2 files changed, 191 insertions, 66 deletions
diff --git a/src/backend/access/transam/README b/src/backend/access/transam/README
index 87b40591702..7c69e09cb5d 100644
--- a/src/backend/access/transam/README
+++ b/src/backend/access/transam/README
@@ -1,4 +1,4 @@
-$PostgreSQL: pgsql/src/backend/access/transam/README,v 1.7 2007/09/05 18:10:47 tgl Exp $
+$PostgreSQL: pgsql/src/backend/access/transam/README,v 1.8 2007/09/07 20:59:26 tgl Exp $
 
 The Transaction System
 ----------------------
@@ -221,6 +221,110 @@ InvalidSubTransactionId.)  Note that subtransactions do not have their
 own VXIDs; they use the parent top transaction's VXID.
 
 
+Interlocking transaction begin, transaction end, and snapshots
+--------------------------------------------------------------
+
+We try hard to minimize the amount of overhead and lock contention involved
+in the frequent activities of beginning/ending a transaction and taking a
+snapshot.  Unfortunately, we must have some interlocking for this, because
+we must ensure consistency about the commit order of transactions.

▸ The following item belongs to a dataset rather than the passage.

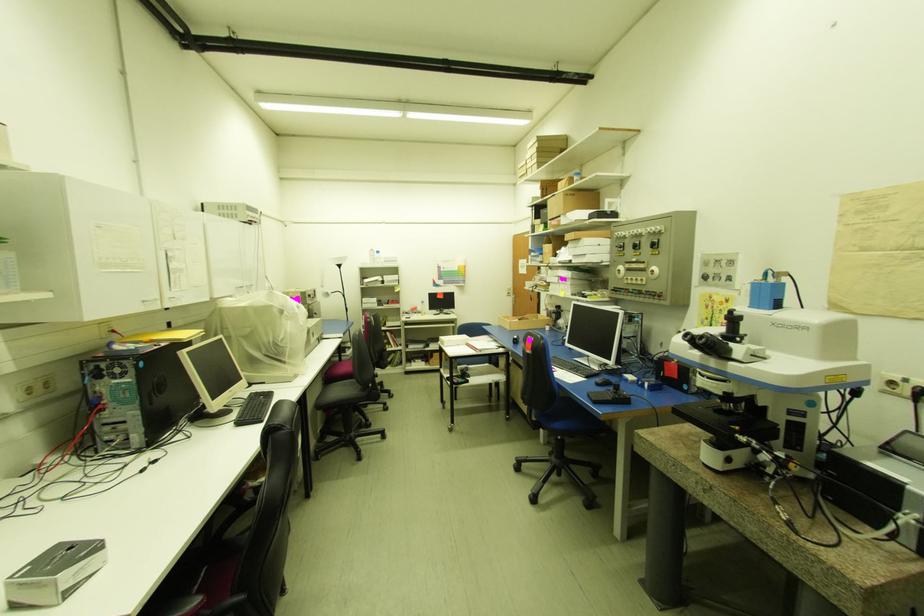 Where is `black keyboard`? The height and width of the screenshot is (616, 924). black keyboard is located at coordinates pos(253,408). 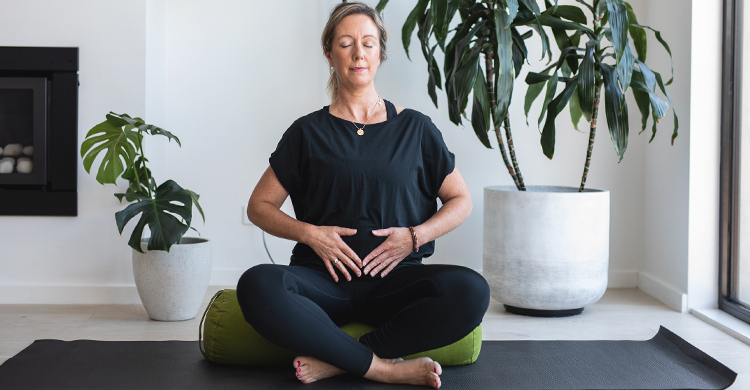 This screenshot has width=750, height=390. I want to click on white cord, so click(265, 244).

+For example, suppose an UPDATE in xact A is blocked by xact B's prior
+update of the same row, and xact B is doing commit while xact C gets a
+snapshot.  Xact A can complete and commit as soon as B releases its locks.
+If xact C's GetSnapshotData sees xact B as still running, then it had
+better see xact A as still running as well, or it will be able to see two
+tuple versions - one deleted by xact B and one inserted by xact A.  Another
+reason why this would be bad is that C would see (in the row inserted by A)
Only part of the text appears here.